Breaking the English barrier
NGO launches education initiative in rural areas
In a bid to help improve fluency in English among children across 1,000 villages in the State, the Eureka Walk n Talk English Program, an initiative of Aid India, a non-governmental organisation working on education initiatives was launched here on Sunday.
“The main aim of the programme is to give the children the confidence to speak in English without any inhibitions. We’ve seen that a lot of students in the primary level lack confidence since they grapple with the language and we want to show them that it is easy,” said Balaji Sampath, secretary of Aid India.

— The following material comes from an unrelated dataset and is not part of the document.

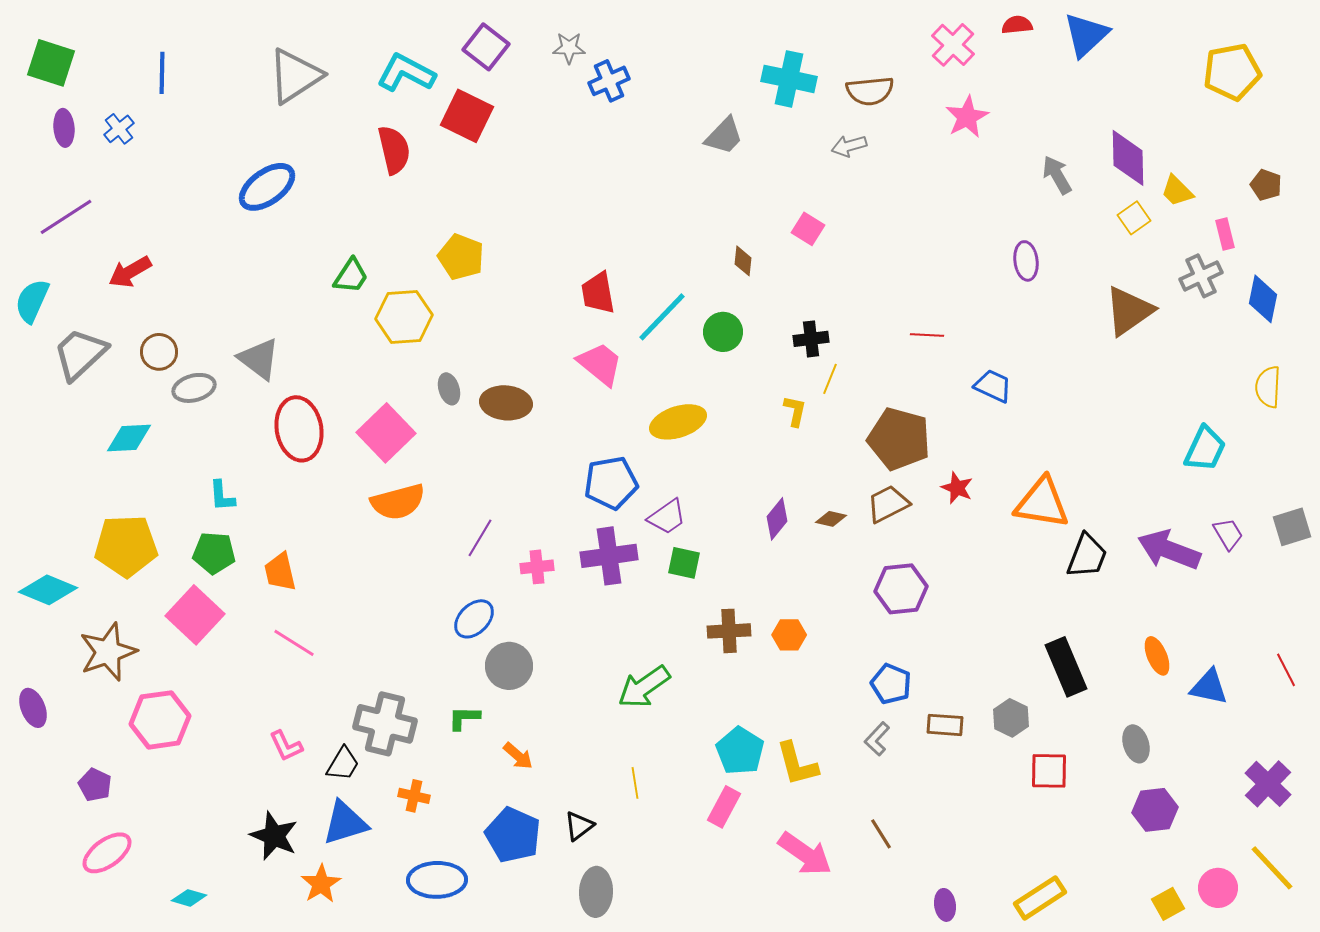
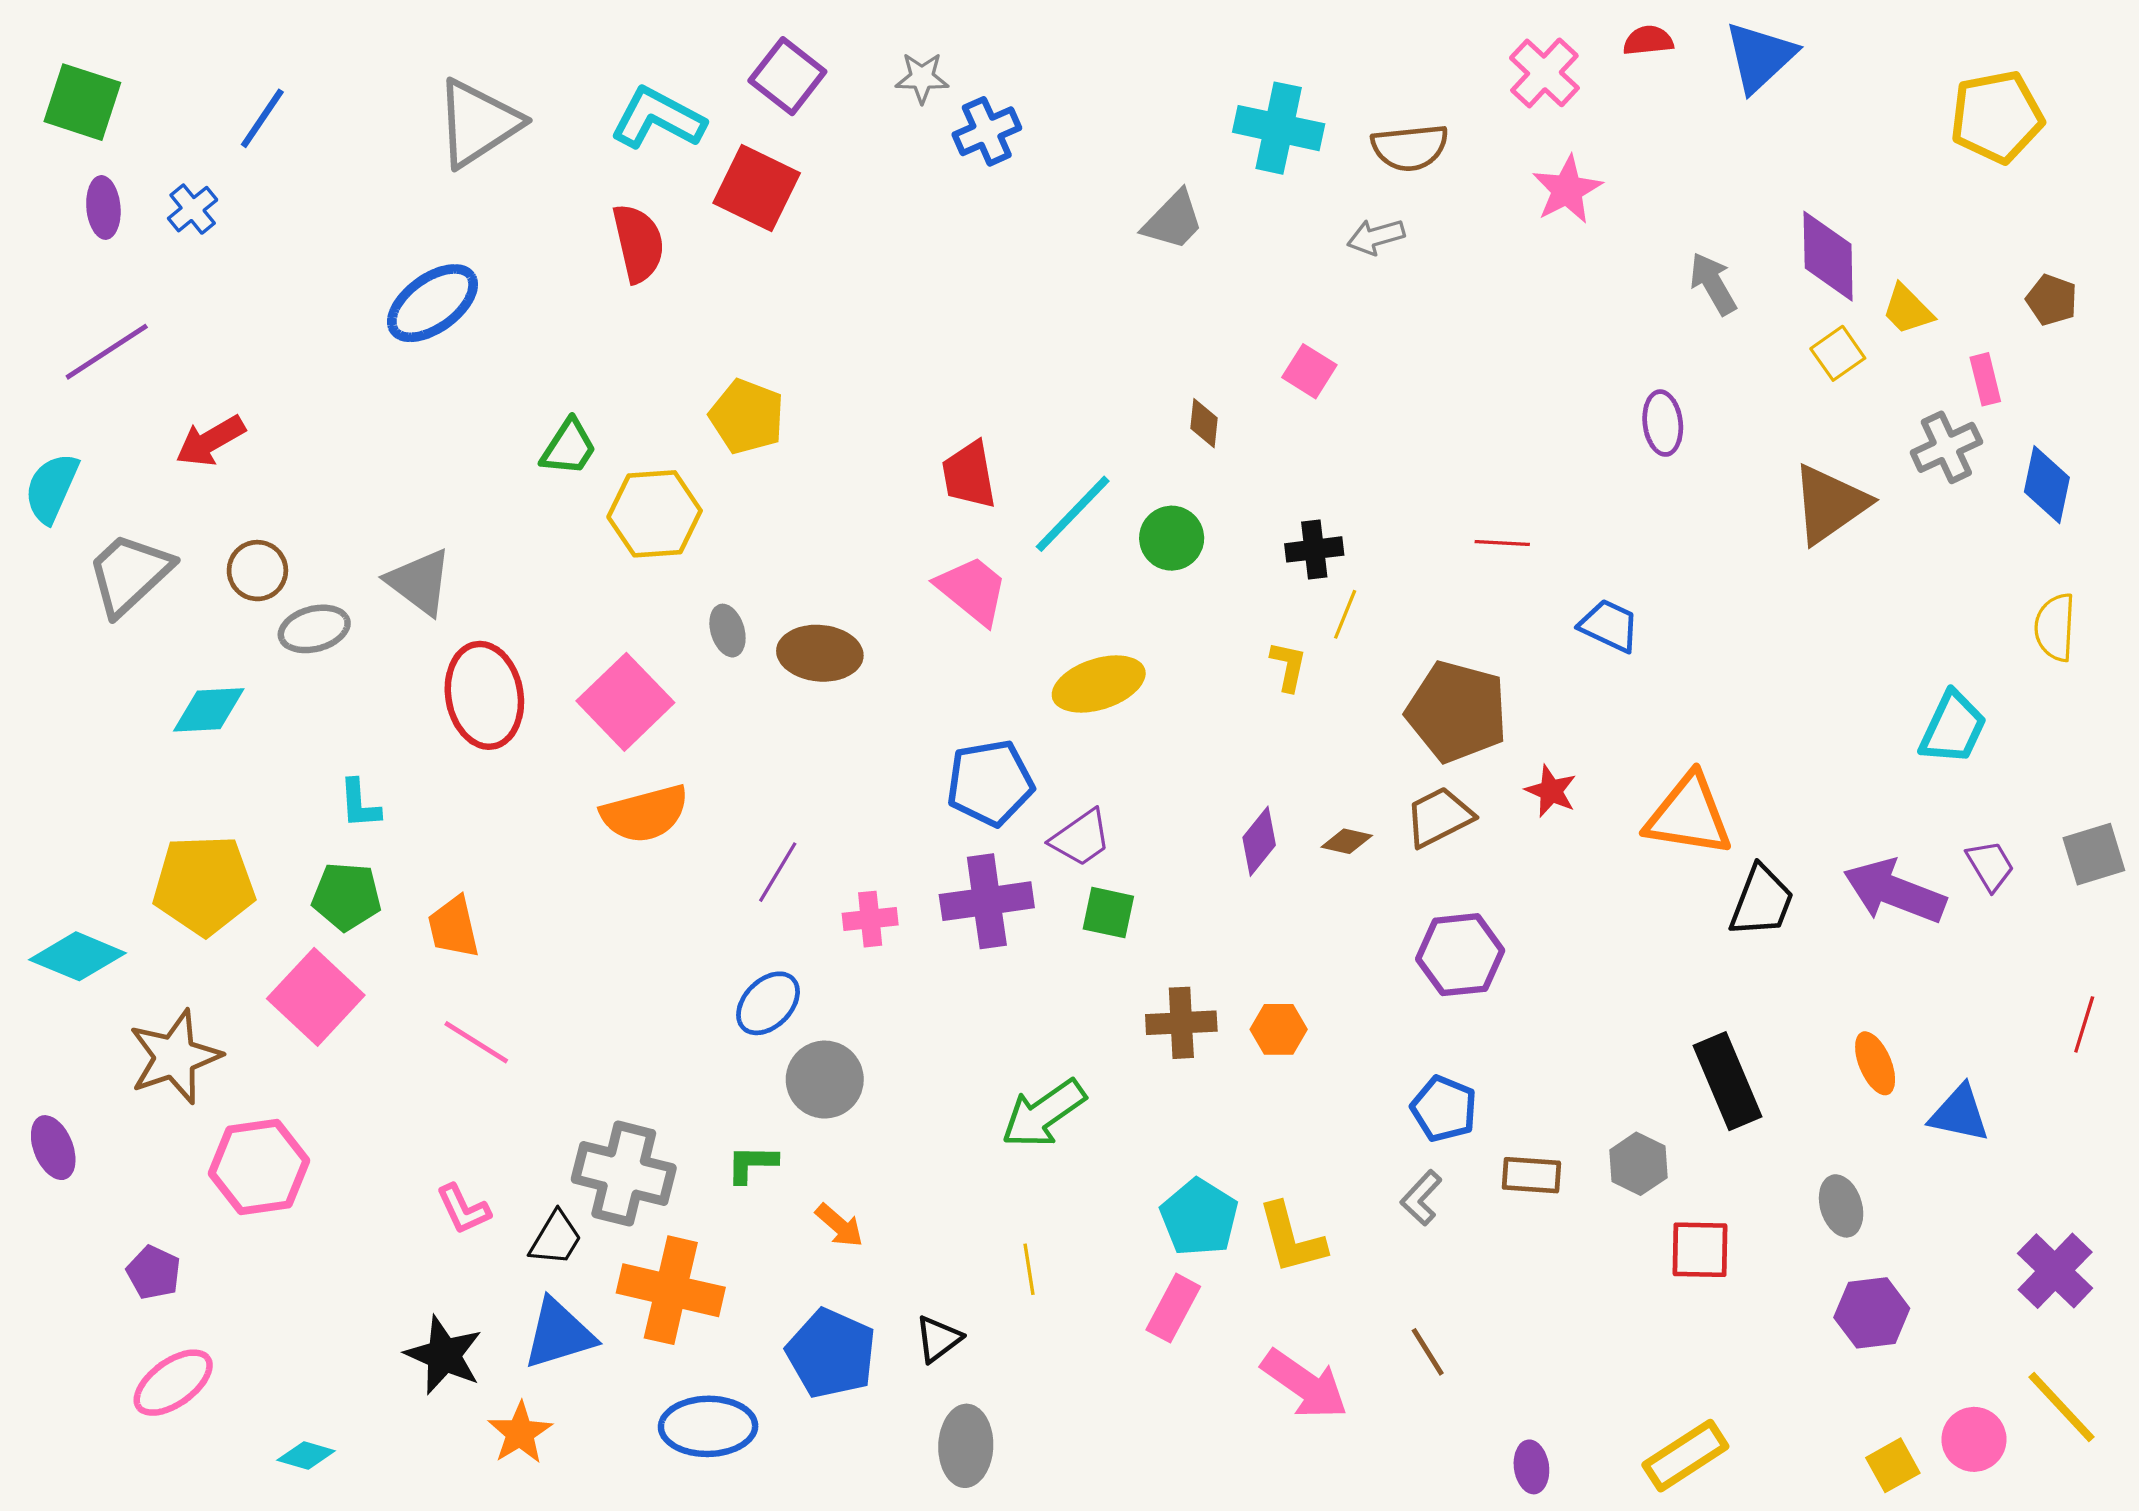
blue line: (162, 73) -> (262, 118), turned 33
red line: (1286, 670) -> (2084, 1024), moved, turned 44
orange cross: (414, 796) -> (671, 1290), size x2.0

He further said that they were hoping to break social barriers and the inequality that had arisen due to varying degrees of knowledge with regard to English.
“Better knowledge and confidence will lead to better communication skills and impact employability of students from rural areas as well,” Mr. Balaji said.
As part of the programme, the classes will have children learning English songs, and they will be made to read simple words and sentences as well as have conversations and dialogues in English. Volunteer tutors will be identified to conduct regular classes by English resource trainers.
The learning centres in the villages will be provided with kits which include audio content, worksheets and other learning materials.
V. Vasanthi Devi, former Vice-Chancellor, Manonmaniam Sundaranar University said that initiatives such as these were muchneeded interventions in the early schooling levels since there was an obsession of sorts with regard to English learning and English medium schools.
“This has led to many institutions exploiting the needs of parents, many of whom wish to see their children excel in the language. We have to ensure that access to the language is given to children in villages and that they are given the confidence as well,” she said.
Justice K. Chandru, former Judge of the Madras High Court and K.S. Ramamurthy, President of Aid India were among those who were present during the launch of the programme.